I suggest you taking this approach:

 * Read file line by line (consider also it handles multiline)
 * Measure speed (lines/sec, MB/sec, chars/sec...
 * Read the same file with imfile with similar reading configuration
 * Measure speed (lines/sec, MB/sec, chars/sec...
 * Compare both times and think what you can do to make it faster :P


I have not found a good tool yet (I've written or seen written a couple over the years)
What are the issues with imfile? I don't know when rsyslog development started, but perhaps time for refactoring has come.

I suspect that a stripped down compile of rsyslog (no input modules other than imfile, especially no imjournal, etc) would end up being competitive to just about any special-purpose program.
I don't know if I understood properly: is there such a thing as --disable-imjournal? will this make rsyslog faster? Is there any place where I can see "everything than can be disabled in order to make rsyslog even faster"?


IMHO, The biggest problem with using rsyslog to do this is the same problem we have with using rsyslog to create /dev/log in containers, the fact that the config is fixed at startup time.
That's somehow why I was asking about imhiredis.
I don't know yet how rsyslog works internally, but I'll love being able to reload/add/remove configuration/pipelines during execution.

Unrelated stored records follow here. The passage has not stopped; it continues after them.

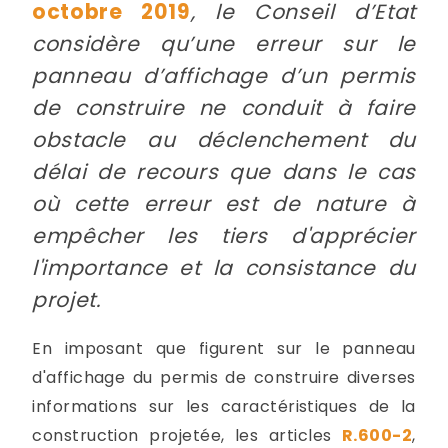
octobre 2019
, le Conseil d’Etat
considère qu’une erreur sur le
panneau d’affichage d’un permis
de construire ne conduit à faire
obstacle au déclenchement du
délai de recours que dans le cas
où cette erreur est de nature à
empêcher les tiers d'apprécier
l'importance et la consistance du
projet.
En imposant que figurent sur le panneau
d'affichage du permis de construire diverses
informations sur les caractéristiques de la
construction projetée, les articles
R.600-2
,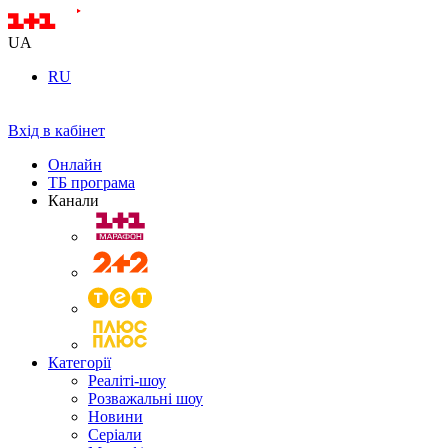
UA
RU
Вхід в кабінет
Онлайн
ТБ програма
Канали
Категорії
Реаліті-шоу
Розважальні шоу
Новини
Серіали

Having a command socket that rsyslog listened to that would let you add/remove inputs (files or unix sockets), but didn't allow you to change anything else in the config would let you easily tell rsyslog to start watching a new container or file as needed, and then stop watching so that it doesn't prevent the container or directory from going away when the app/container is removed.
It's all this because rsyslogs polls for new files/dir changes or something like that?

TBH, I'll love having more expertise to better contribute.